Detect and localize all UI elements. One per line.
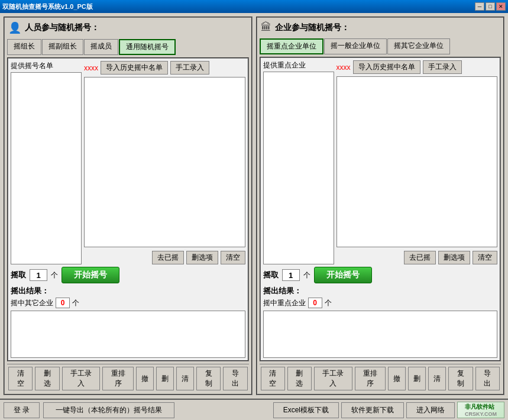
close-button[interactable]: ✕ (496, 2, 506, 11)
people-bottom-copy-btn[interactable]: 复制 (196, 367, 221, 390)
people-panel-title: 人员参与随机摇号： (25, 22, 99, 33)
enterprise-extract-label: 摇取 (263, 270, 279, 280)
excel-download-button[interactable]: Excel模板下载 (273, 402, 339, 418)
people-xxxx-label: xxxx (84, 64, 98, 72)
people-tabs: 摇组长 摇副组长 摇成员 通用随机摇号 (7, 39, 249, 55)
tab-key-enterprise[interactable]: 摇重点企业单位 (260, 38, 323, 54)
people-extract-label: 摇取 (11, 270, 26, 280)
enterprise-bottom-reorder-btn[interactable]: 重排序 (355, 367, 386, 390)
people-bottom-clear2-btn[interactable]: 清 (176, 367, 194, 390)
people-delete-selection-btn[interactable]: 删选项 (186, 251, 218, 264)
people-right-list[interactable] (84, 77, 245, 247)
enterprise-right-list[interactable] (336, 76, 498, 247)
tab-deputy-leader[interactable]: 摇副组长 (42, 39, 83, 55)
tab-general-enterprise[interactable]: 摇一般企业单位 (324, 38, 387, 54)
enterprise-controls-row: 摇取 个 开始摇号 (263, 267, 498, 283)
people-result-section: 摇出结果： 摇中其它企业 0 个 (11, 286, 245, 358)
people-import-history-btn[interactable]: 导入历史摇中名单 (101, 61, 168, 75)
people-result-label: 摇中其它企业 (11, 298, 53, 308)
footer-right: Excel模板下载 软件更新下载 进入网络 非凡软件站 CRSKY.COM (273, 402, 504, 418)
people-bottom-undo-btn[interactable]: 撤 (136, 367, 154, 390)
people-list-label: 提供摇号名单 (11, 61, 82, 71)
people-goto-shaken-btn[interactable]: 去已摇 (152, 251, 184, 264)
enterprise-result-title: 摇出结果： (263, 286, 302, 295)
people-panel: 👤 人员参与随机摇号： 摇组长 摇副组长 摇成员 通用随机摇号 提供摇号名单 (4, 17, 253, 395)
enterprise-right-section: xxxx 导入历史摇中名单 手工录入 去已摇 删选项 清空 (336, 60, 498, 264)
people-bottom-manual-btn[interactable]: 手工录入 (62, 367, 101, 390)
people-bottom-clear-btn[interactable]: 清空 (8, 367, 33, 390)
network-button[interactable]: 进入网络 (406, 402, 455, 418)
enterprise-xxxx-label: xxxx (336, 63, 351, 72)
people-bottom-filter-btn[interactable]: 删选 (35, 367, 59, 390)
enterprise-delete-selection-btn[interactable]: 删选项 (438, 251, 470, 264)
enterprise-bottom-export-btn[interactable]: 导出 (475, 367, 500, 390)
enterprise-bottom-delete-btn[interactable]: 删 (408, 367, 426, 390)
enterprise-result-section: 摇出结果： 摇中重点企业 0 个 (263, 286, 498, 358)
enterprise-bottom-clear2-btn[interactable]: 清 (428, 367, 446, 390)
people-right-top-row: xxxx 导入历史摇中名单 手工录入 (84, 61, 245, 75)
people-bottom-export-btn[interactable]: 导出 (223, 367, 247, 390)
people-left-section: 提供摇号名单 (11, 61, 82, 264)
enterprise-inner-top: 提供重点企业 xxxx 导入历史摇中名单 手工录入 去已摇 删选 (263, 60, 498, 264)
tab-general-random[interactable]: 通用随机摇号 (119, 39, 176, 55)
footer: 登 录 一键导出（本轮所有的）摇号结果 Excel模板下载 软件更新下载 进入网… (0, 399, 508, 420)
update-download-button[interactable]: 软件更新下载 (341, 402, 404, 418)
person-icon: 👤 (8, 21, 21, 34)
enterprise-extract-unit: 个 (303, 270, 310, 280)
enterprise-bottom-copy-btn[interactable]: 复制 (448, 367, 473, 390)
login-button[interactable]: 登 录 (4, 402, 40, 418)
maximize-button[interactable]: □ (486, 2, 495, 11)
enterprise-import-history-btn[interactable]: 导入历史摇中名单 (353, 60, 420, 74)
enterprise-bottom-manual-btn[interactable]: 手工录入 (314, 367, 352, 390)
enterprise-panel-title: 企业参与随机摇号： (275, 22, 350, 33)
logo-area: 非凡软件站 CRSKY.COM (457, 402, 504, 418)
tab-group-leader[interactable]: 摇组长 (7, 39, 41, 55)
enterprise-tabs: 摇重点企业单位 摇一般企业单位 摇其它企业单位 (260, 38, 501, 54)
enterprise-name-list[interactable] (263, 72, 334, 264)
people-name-list[interactable] (11, 72, 82, 264)
people-result-list[interactable] (11, 311, 245, 358)
enterprise-panel-header: 🏛 企业参与随机摇号： (260, 20, 501, 35)
building-icon: 🏛 (261, 21, 271, 34)
enterprise-extract-count[interactable] (282, 269, 300, 281)
enterprise-bottom-undo-btn[interactable]: 撤 (388, 367, 406, 390)
enterprise-result-count: 0 (308, 298, 322, 308)
logo-sub: CRSKY.COM (465, 411, 497, 417)
minimize-button[interactable]: ─ (475, 2, 484, 11)
enterprise-manual-entry-btn[interactable]: 手工录入 (423, 60, 462, 74)
people-bottom-toolbar: 清空 删选 手工录入 重排序 撤 删 清 复制 导出 (7, 364, 249, 392)
title-bar: 双随机抽查摇号系统v1.0_PC版 ─ □ ✕ (0, 0, 508, 13)
window-controls: ─ □ ✕ (475, 2, 506, 11)
people-bottom-reorder-btn[interactable]: 重排序 (102, 367, 134, 390)
people-right-section: xxxx 导入历史摇中名单 手工录入 去已摇 删选项 清空 (84, 61, 245, 264)
enterprise-bottom-clear-btn[interactable]: 清空 (261, 367, 285, 390)
people-extract-count[interactable] (30, 269, 47, 281)
enterprise-start-btn[interactable]: 开始摇号 (314, 267, 372, 283)
enterprise-right-top-row: xxxx 导入历史摇中名单 手工录入 (336, 60, 498, 74)
enterprise-action-row: 去已摇 删选项 清空 (336, 251, 498, 264)
export-all-button[interactable]: 一键导出（本轮所有的）摇号结果 (43, 402, 174, 418)
enterprise-list-label: 提供重点企业 (263, 60, 334, 70)
people-result-unit: 个 (72, 298, 79, 308)
enterprise-result-row: 摇中重点企业 0 个 (263, 298, 498, 308)
enterprise-clear-btn[interactable]: 清空 (473, 251, 497, 264)
people-clear-btn[interactable]: 清空 (221, 251, 245, 264)
logo-text: 非凡软件站 (465, 403, 497, 411)
enterprise-inner-panel: 提供重点企业 xxxx 导入历史摇中名单 手工录入 去已摇 删选 (260, 57, 501, 361)
people-inner-panel: 提供摇号名单 xxxx 导入历史摇中名单 手工录入 去已摇 删选 (7, 57, 249, 361)
people-extract-unit: 个 (51, 270, 58, 280)
people-start-btn[interactable]: 开始摇号 (62, 267, 119, 283)
people-inner-top: 提供摇号名单 xxxx 导入历史摇中名单 手工录入 去已摇 删选 (11, 61, 245, 264)
enterprise-bottom-filter-btn[interactable]: 删选 (287, 367, 312, 390)
people-panel-header: 👤 人员参与随机摇号： (7, 20, 249, 35)
people-result-title: 摇出结果： (11, 286, 49, 295)
people-result-count: 0 (56, 298, 70, 308)
tab-other-enterprise[interactable]: 摇其它企业单位 (387, 38, 450, 54)
tab-member[interactable]: 摇成员 (84, 39, 118, 55)
enterprise-goto-shaken-btn[interactable]: 去已摇 (404, 251, 436, 264)
enterprise-left-section: 提供重点企业 (263, 60, 334, 264)
enterprise-result-list[interactable] (263, 311, 498, 358)
enterprise-result-unit: 个 (325, 298, 332, 308)
people-manual-entry-btn[interactable]: 手工录入 (170, 61, 209, 75)
people-bottom-delete-btn[interactable]: 删 (156, 367, 174, 390)
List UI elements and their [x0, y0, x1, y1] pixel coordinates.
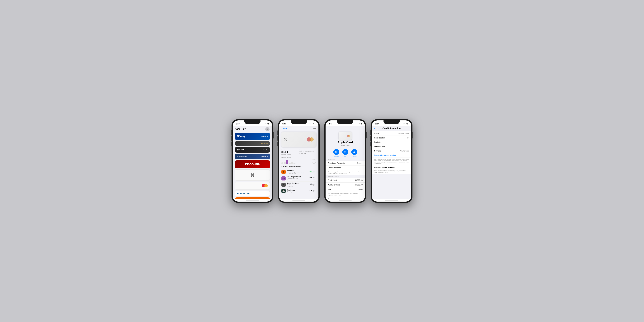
- transaction-payment[interactable]: ⊕ Payment From JPMorgan Chase Bank 14 mi…: [282, 169, 316, 175]
- expiration-label: Expiration: [374, 141, 382, 143]
- apple-cash-amount: $1.40: [264, 149, 268, 151]
- time-4: 8:47: [375, 123, 379, 125]
- wifi-icon-2: ≋: [313, 123, 314, 124]
- activity-section: Monthly Activity i: [279, 156, 318, 164]
- starbucks-info: Starbucks Tuesday: [287, 189, 308, 192]
- apple-icon: ⌘: [250, 172, 255, 178]
- battery-icon-4: ▮: [407, 123, 408, 124]
- message-action[interactable]: ✉ Message: [333, 149, 339, 157]
- starbucks-icon: ☕: [282, 189, 286, 193]
- more-button[interactable]: •••: [313, 127, 316, 130]
- wallet-title: Wallet: [236, 127, 246, 132]
- payment-amount-box: +$93.19: [309, 171, 314, 173]
- apple-card-type: Payment Card: [340, 144, 350, 146]
- discover-logo: DISCOVER: [245, 163, 259, 166]
- apple-cash-card[interactable]: ⊠ Cash $1.40: [235, 147, 270, 153]
- apple-services-amount-box: $9.99 3%: [310, 184, 314, 186]
- chase-logo-disney: CHASE ◎: [261, 136, 268, 137]
- apple-services-pct: 3%: [310, 185, 314, 186]
- name-label: Name: [374, 132, 379, 134]
- bank-accounts-row[interactable]: Bank Accounts ›: [326, 197, 365, 199]
- status-icons-2: ▲▲▲ ≋ ▮: [309, 123, 315, 124]
- disney-card[interactable]: Disney CHASE ◎: [235, 133, 270, 140]
- credit-details-label: CREDIT DETAILS: [326, 175, 365, 178]
- business-debit-card[interactable]: BusinessDebit CHASE ◎: [235, 154, 270, 160]
- mastercard-logo: [262, 184, 268, 188]
- credit-limit-value: $4,000.00: [355, 179, 362, 181]
- status-icons-4: ▲▲▲ ≋ ▮: [401, 123, 408, 124]
- discover-card[interactable]: DISCOVER it: [235, 160, 270, 168]
- signal-icon-1: ▲▲▲: [262, 123, 266, 124]
- transactions-section: Latest Transactions ⊕ Payment From JPMor…: [279, 164, 318, 195]
- info-button[interactable]: i: [312, 159, 316, 164]
- action-buttons: ✉ Message ✆ Call ◉ Website: [326, 148, 365, 158]
- starbucks-chevron: ›: [316, 190, 316, 192]
- payment-info: Payment From JPMorgan Chase Bank 14 minu…: [287, 170, 307, 174]
- dsg-chevron: ›: [316, 178, 316, 179]
- website-action[interactable]: ◉ Website: [351, 149, 357, 157]
- home-indicator-4[interactable]: [372, 199, 411, 202]
- apple-card-hero: Apple Card Payment Card: [326, 130, 365, 148]
- add-card-button[interactable]: +: [265, 127, 270, 132]
- dsg-sub: Card Number Used: [287, 178, 308, 179]
- starbucks-pct: 2%: [310, 191, 314, 192]
- available-credit-label: Available Credit: [328, 184, 340, 186]
- signal-icon-3: ▲▲▲: [355, 123, 359, 124]
- starbucks-date: Tuesday: [287, 191, 308, 192]
- wifi-icon-1: ≋: [266, 123, 268, 124]
- phones-container: 8:47 ▲▲▲ ≋ ▮ Wallet + Disney CH: [225, 113, 419, 209]
- website-icon: ◉: [351, 149, 357, 155]
- capital-one-card[interactable]: Capital One: [235, 141, 270, 146]
- message-icon: ✉: [333, 149, 339, 155]
- apple-services-name: Apple Services: [287, 182, 309, 184]
- call-action[interactable]: ✆ Call: [342, 149, 348, 157]
- message-label: Message: [334, 155, 339, 157]
- bar-5: [291, 162, 293, 164]
- apple-cash-label: ⊠ Cash: [237, 148, 244, 151]
- discover-it-text: it: [259, 164, 260, 165]
- dsg-amount: $60.00: [310, 177, 314, 179]
- card-info-screen: ‹ Card Information Name Chance Miller Ca…: [372, 126, 411, 199]
- network-row: Network Mastercard: [372, 149, 411, 153]
- card-information-row[interactable]: Card Information ›: [326, 166, 365, 170]
- payment-name: Payment: [287, 170, 307, 171]
- signal-icon-4: ▲▲▲: [401, 123, 405, 124]
- transaction-apple-services[interactable]: ⌘ Apple Services Card Number Used Yester…: [282, 182, 316, 188]
- phone-1-wallet: 8:47 ▲▲▲ ≋ ▮ Wallet + Disney CH: [232, 119, 274, 203]
- scheduled-payments-row[interactable]: Scheduled Payments None ›: [326, 161, 365, 166]
- transaction-dsg[interactable]: 🛍 CS * Dsg Gift Card Card Number Used Ye…: [282, 175, 316, 182]
- payment-icon: ⊕: [282, 170, 286, 174]
- done-button[interactable]: Done: [282, 127, 287, 130]
- home-indicator-2[interactable]: [279, 199, 318, 202]
- bar-4: [289, 163, 290, 164]
- mastercard-circles: [307, 137, 314, 142]
- dsg-info: CS * Dsg Gift Card Card Number Used Yest…: [287, 176, 308, 181]
- sams-diamond-icon: ◆: [237, 192, 238, 195]
- sams-club-card[interactable]: ◆ Sam's Club: [235, 190, 270, 196]
- request-card-link[interactable]: Request New Card Number: [372, 153, 411, 158]
- expiration-row: Expiration: [372, 140, 411, 144]
- back-button-4[interactable]: ‹: [374, 127, 375, 130]
- starbucks-name: Starbucks: [287, 189, 308, 191]
- apple-card-detail-screen: ‹ Apple Card Payment Card: [326, 126, 365, 199]
- signal-icon-2: ▲▲▲: [309, 123, 312, 124]
- time-2: 8:47: [282, 123, 286, 125]
- info-screen-title: Card Information: [382, 127, 401, 130]
- home-indicator-1[interactable]: [233, 199, 272, 202]
- apple-services-icon: ⌘: [282, 183, 286, 187]
- apr-value: 23.99%: [356, 188, 362, 190]
- transaction-starbucks[interactable]: ☕ Starbucks Tuesday $10.00 2% ›: [282, 188, 316, 194]
- card-transaction-screen: Done ••• ⌘ Total Balance $0.00: [279, 126, 318, 199]
- card-header: Done •••: [279, 126, 318, 131]
- mastercard-card[interactable]: [235, 182, 270, 190]
- notch-1: [244, 120, 260, 124]
- wifi-icon-4: ≋: [406, 123, 407, 124]
- card-information-label: Card Information: [328, 167, 341, 169]
- home-indicator-3[interactable]: [326, 199, 365, 202]
- payment-amount: +$93.19: [309, 171, 314, 173]
- security-code-label: Security Code: [374, 146, 385, 148]
- apple-pay-card[interactable]: ⌘: [235, 169, 270, 181]
- time-3: 8:47: [329, 123, 332, 125]
- back-button-3[interactable]: ‹: [326, 126, 365, 130]
- chargepoint-card[interactable]: ChargePoint, Inc: [235, 198, 270, 199]
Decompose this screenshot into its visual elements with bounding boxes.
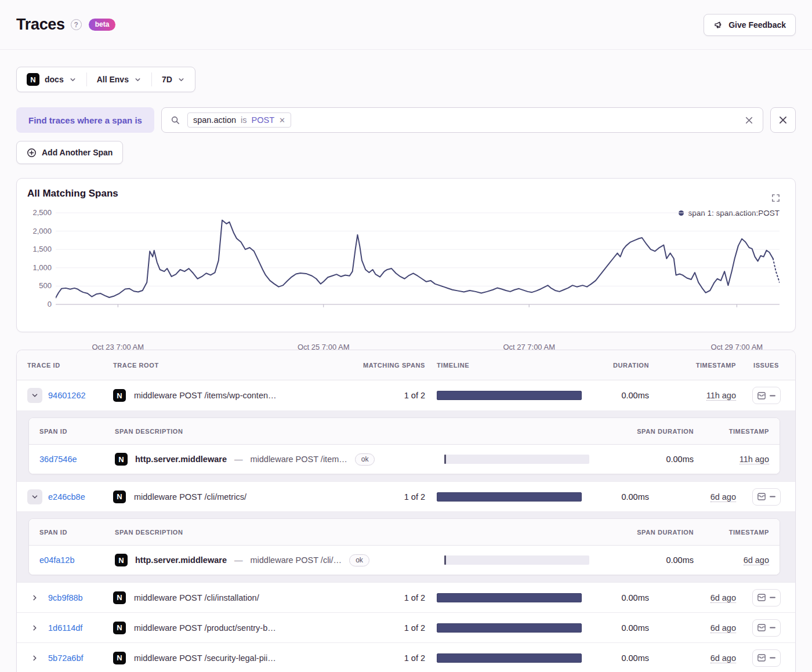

Task goal: Among the entries above, how many lines hold the string "discover"? Answer with the bare number.

Exercise result: 3